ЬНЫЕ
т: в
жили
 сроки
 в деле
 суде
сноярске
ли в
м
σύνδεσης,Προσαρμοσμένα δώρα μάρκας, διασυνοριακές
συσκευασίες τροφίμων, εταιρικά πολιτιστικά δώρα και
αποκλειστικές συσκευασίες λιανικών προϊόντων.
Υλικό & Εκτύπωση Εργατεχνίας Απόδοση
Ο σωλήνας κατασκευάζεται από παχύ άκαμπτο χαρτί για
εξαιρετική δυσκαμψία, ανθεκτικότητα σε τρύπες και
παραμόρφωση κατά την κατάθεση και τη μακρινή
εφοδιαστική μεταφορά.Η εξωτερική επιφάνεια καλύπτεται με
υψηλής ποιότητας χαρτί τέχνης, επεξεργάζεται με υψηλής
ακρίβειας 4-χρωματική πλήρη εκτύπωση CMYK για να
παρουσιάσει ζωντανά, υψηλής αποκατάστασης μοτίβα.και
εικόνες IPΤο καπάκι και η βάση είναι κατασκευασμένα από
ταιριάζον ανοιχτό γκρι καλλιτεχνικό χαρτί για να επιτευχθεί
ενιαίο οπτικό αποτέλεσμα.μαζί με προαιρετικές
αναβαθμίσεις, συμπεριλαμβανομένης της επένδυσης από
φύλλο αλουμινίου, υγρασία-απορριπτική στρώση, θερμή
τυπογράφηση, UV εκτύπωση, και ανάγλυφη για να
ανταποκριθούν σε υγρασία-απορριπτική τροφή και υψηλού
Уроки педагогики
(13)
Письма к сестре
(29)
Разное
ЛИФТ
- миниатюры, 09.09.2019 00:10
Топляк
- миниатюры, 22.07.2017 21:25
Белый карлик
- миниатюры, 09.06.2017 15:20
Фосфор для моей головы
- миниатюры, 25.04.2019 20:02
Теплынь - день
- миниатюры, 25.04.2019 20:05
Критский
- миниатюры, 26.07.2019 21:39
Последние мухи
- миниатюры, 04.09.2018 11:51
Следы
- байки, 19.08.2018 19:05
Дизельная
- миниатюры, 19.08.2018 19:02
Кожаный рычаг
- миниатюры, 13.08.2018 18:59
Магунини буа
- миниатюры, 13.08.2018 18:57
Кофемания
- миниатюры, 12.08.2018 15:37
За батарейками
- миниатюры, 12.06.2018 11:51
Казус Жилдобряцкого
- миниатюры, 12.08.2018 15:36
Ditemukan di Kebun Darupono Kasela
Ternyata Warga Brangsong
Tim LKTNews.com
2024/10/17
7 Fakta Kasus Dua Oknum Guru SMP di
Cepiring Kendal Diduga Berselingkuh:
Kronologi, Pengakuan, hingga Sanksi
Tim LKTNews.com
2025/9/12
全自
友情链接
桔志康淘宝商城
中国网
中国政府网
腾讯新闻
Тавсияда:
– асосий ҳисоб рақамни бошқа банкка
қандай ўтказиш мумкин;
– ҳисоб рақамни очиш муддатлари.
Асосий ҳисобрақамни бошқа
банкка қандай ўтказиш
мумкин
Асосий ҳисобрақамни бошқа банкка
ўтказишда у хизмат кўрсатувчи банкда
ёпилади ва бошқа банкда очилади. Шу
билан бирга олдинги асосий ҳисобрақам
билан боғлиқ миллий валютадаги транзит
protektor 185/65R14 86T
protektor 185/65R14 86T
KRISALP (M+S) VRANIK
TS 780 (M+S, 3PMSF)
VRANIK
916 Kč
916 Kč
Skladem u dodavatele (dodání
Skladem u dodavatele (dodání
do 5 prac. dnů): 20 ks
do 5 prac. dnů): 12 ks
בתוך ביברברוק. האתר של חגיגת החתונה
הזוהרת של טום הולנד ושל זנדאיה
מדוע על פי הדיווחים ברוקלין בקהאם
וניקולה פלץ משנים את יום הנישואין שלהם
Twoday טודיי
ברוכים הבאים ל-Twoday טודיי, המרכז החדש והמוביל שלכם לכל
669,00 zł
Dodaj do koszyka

§

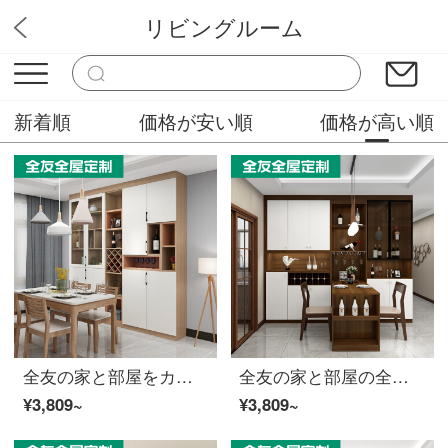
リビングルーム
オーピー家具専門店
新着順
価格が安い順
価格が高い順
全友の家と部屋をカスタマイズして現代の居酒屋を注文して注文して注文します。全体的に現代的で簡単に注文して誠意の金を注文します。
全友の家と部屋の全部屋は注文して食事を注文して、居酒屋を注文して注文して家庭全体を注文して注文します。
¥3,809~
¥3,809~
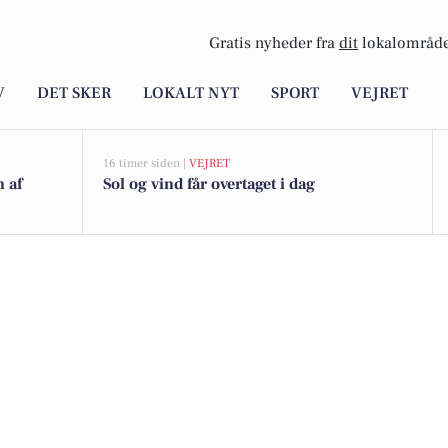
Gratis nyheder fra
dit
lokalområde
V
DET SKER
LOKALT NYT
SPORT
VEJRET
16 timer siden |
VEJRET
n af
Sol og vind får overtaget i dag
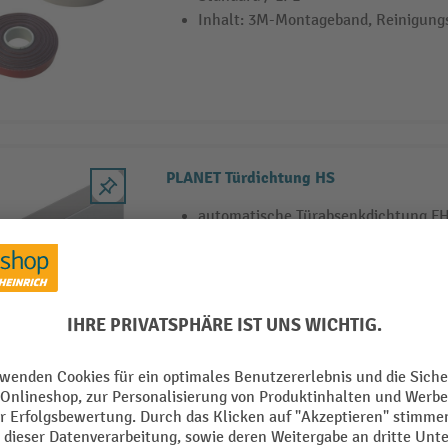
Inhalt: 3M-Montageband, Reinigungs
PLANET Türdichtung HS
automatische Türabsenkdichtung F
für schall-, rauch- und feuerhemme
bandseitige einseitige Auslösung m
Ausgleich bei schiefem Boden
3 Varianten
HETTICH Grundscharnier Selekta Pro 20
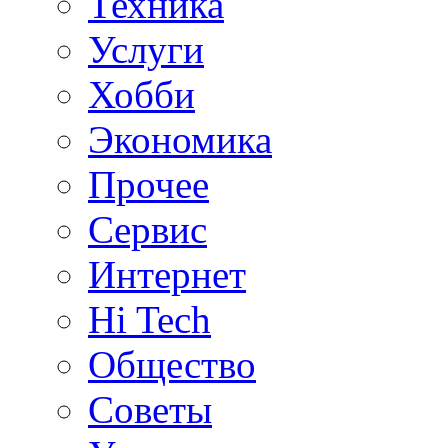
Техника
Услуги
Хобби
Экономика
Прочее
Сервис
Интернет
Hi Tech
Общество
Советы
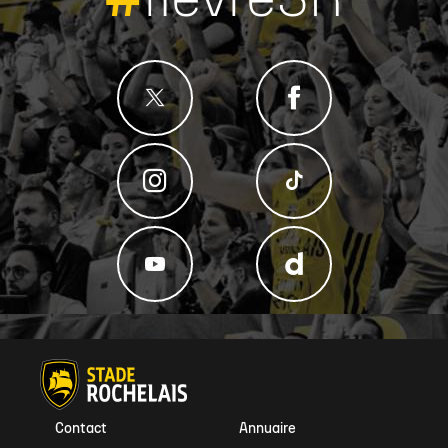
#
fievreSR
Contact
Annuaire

§

Directions: Within the listing above, extract exactly the lines from the line with "KRISALP (M+S) VRANIK" to the line with "Dodaj do koszyka", the two named lines included, and no others.

Solution to this problem:
KRISALP (M+S) VRANIK
TS 780 (M+S, 3PMSF)
VRANIK
916 Kč
916 Kč
Skladem u dodavatele (dodání
Skladem u dodavatele (dodání
do 5 prac. dnů): 20 ks
do 5 prac. dnů): 12 ks
בתוך ביברברוק. האתר של חגיגת החתונה
הזוהרת של טום הולנד ושל זנדאיה
מדוע על פי הדיווחים ברוקלין בקהאם
וניקולה פלץ משנים את יום הנישואין שלהם
Twoday טודיי
ברוכים הבאים ל-Twoday טודיי, המרכז החדש והמוביל שלכם לכל
669,00 zł
Dodaj do koszyka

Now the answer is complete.